“One more thing,” Groves said, putting his damp jacket on. “You want me to go out on a limb for you. No questions. So just tell me one thing: what do you think the odds are this can actually work?”
Connolly shook his head. “The odds are always good when it’s the only hand you’ve got.”
His bravado evaporated as he walked toward the infirmary. How many times did a long shot come in? Except this time it wasn’t just the bet, it was what he’d have to use to make it. Everything would depend on her. It wasn’t right. But it had sat there, his only idea, and he’d had to pick it up. He wondered, in that moment, why he’d jumped at it, excited by something he knew was wrong, then caught in a tangle of inevitability, deaf now even to himself. Could he lose her? No, he’d stop if it came to that. He thought of Eisler in his lab, those desperate seconds lowering the cube before it went critical. The trick was to stop in time, before the dragon turned. But what if it took on a life of its own? What if simply starting the process demanded its only conclusion? He looked around the Hill-clothes near the McKee units flapping on lines in the bright, dry air; a repairman high up on one of the overhead transformers; soldiers in jeeps-and it seemed to him utterly ordinary. Everyone was just getting on with the day, making a bomb.

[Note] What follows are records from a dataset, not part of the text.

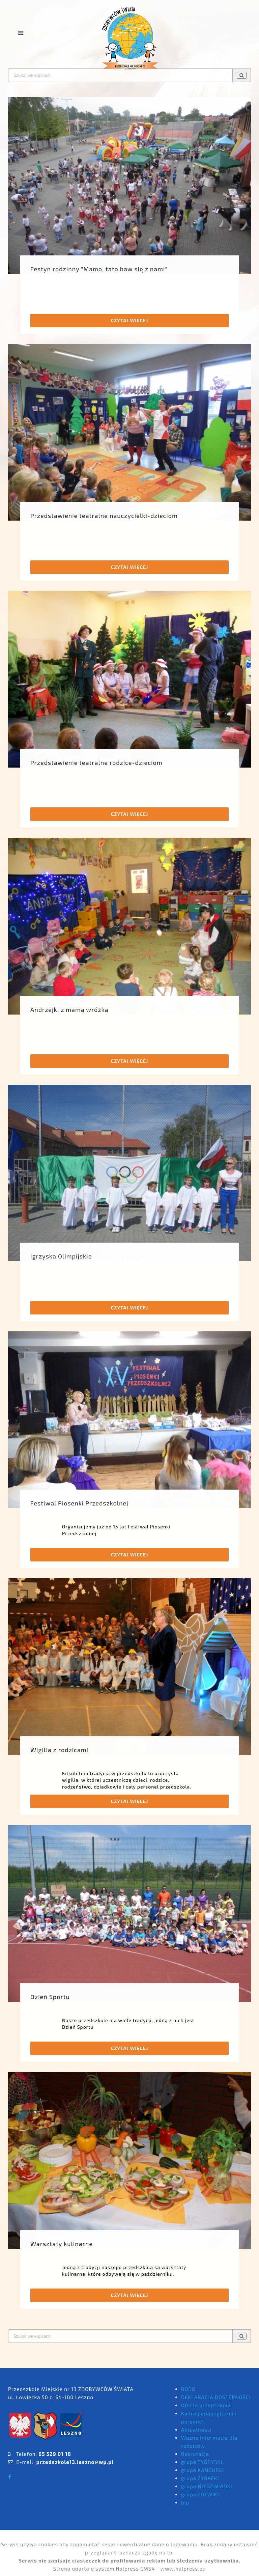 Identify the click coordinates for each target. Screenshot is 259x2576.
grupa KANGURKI (202, 2470)
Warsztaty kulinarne (61, 2243)
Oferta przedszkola (206, 2405)
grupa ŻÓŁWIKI (200, 2494)
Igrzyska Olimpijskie (61, 1256)
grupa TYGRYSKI (201, 2462)
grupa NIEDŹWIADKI (206, 2486)
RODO (188, 2389)
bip (185, 2502)
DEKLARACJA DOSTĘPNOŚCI (216, 2397)
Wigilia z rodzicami (59, 1749)
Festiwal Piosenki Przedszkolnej (79, 1503)
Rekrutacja (195, 2454)
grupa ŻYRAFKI (200, 2478)
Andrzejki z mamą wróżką (69, 1009)
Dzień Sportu (50, 1996)
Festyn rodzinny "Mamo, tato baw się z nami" (99, 269)
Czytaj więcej (129, 320)
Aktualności (196, 2430)
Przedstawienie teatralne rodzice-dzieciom (96, 762)
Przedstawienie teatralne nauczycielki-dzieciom (104, 515) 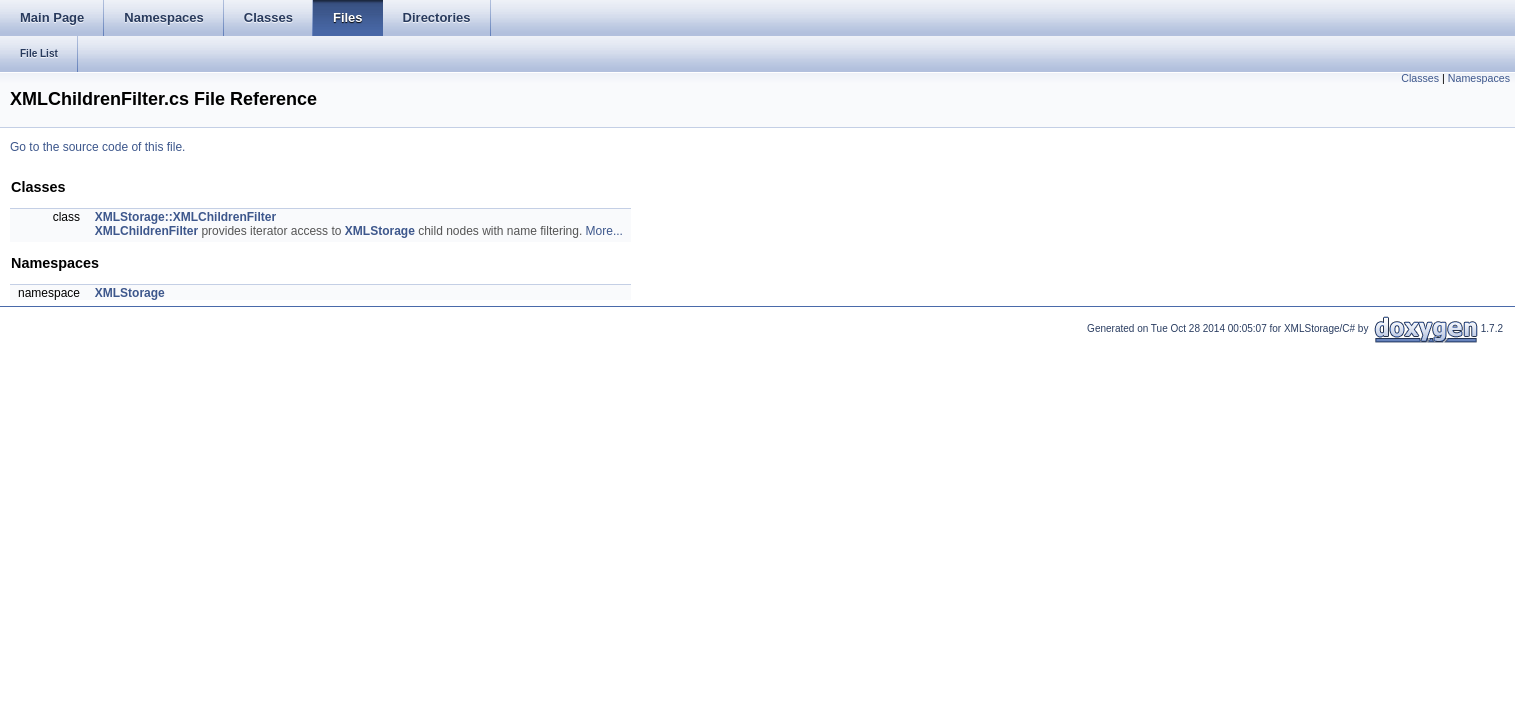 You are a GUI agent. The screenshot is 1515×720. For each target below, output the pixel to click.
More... (604, 231)
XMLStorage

In the infirmary, someone was sitting on Eisler’s bed. He took in the bruised side of the face, the bandage over the forehead cut, before he recognized Corporal Batchelor.
“What happened to you?”
“I walked into a door,” Batchelor said, his voice flat. Next to the neat pile of Eisler’s effects, his battered face was jarring, the disorder of violence. “How did you hear?” he asked, embarrassed.
“I didn’t. I came for these. Are you all right?”
The boy nodded.
“That must have been some door,” Connolly said, moving toward Eisler’s things. “You going to let him get away with it?”
The soldier shrugged. “It was just a door. I’ll live.”
“The unfriendly kind.”
The boy smiled weakly, wincing a little from the cut at the corner of his mouth. “Yeah, the big unfriendly kind. I’ll have to be more careful at the PX.”
“Maybe next time you should just stay away,” Connolly said. Then, hearing the tone of his voice, “Sorry. I didn’t mean it like that.”
“It’s all right,” the soldier said, his face weary. “I had it coming.”
“Nobody has it coming,” Connolly said, suddenly angry for him, then aware that he didn’t know anything about it. What was it like living this way? Was every meeting a risk? He thought again of the ordinary world outside, so bright that it made any other invisible. And then it occurred to him that it might have been a different kind of misstep, the wrong question. Connolly’s fault.
“This didn’t have anything to do with-I mean, I hope you weren’t-”
“Snooping?” The boy shook his head. “No. Nothing like that. Just a door. I never heard a word, by the way. Since you ask.”
“I know. He wasn’t-we made a mistake.”
The boy looked at him. “So what was it?”
“We know it wasn’t that. Don’t worry. Nobody’s going to bother anybody.”
He nodded his head again. “Good. I’m glad about that, anyway.”
“So don’t go banging into any more doors. Not because of that.”
The soldier shrugged. “I’m just a bad judge of character, that’s all. I never was good at that. How about you?”
The question caught Connolly off-guard, as if it had come from another conversation. “Not very. Sometimes.” He moved to gather up Eisler’s things. “I still think you’ve got a lot of guts, though.”
The smile this time was fuller, a wry grimace. “Yeah. Thanks.”
“I also think you’re a damned fool to let him get away with it. You ought to turn the bastard in.”
When Batchelor looked up at him, his eyes seemed almost pleading. “I can’t. Don’t you know that? That’s the way it works. I can’t.”
Connolly thought about him as he walked toward Eisler’s apartment, carrying the valise. It shouldn’t be that easy to get hurt. He wondered what would happen to Batchelor after the war, when he would drift off the Hill to some other life, hidden from Connolly and everyone else until it showed up again on his face.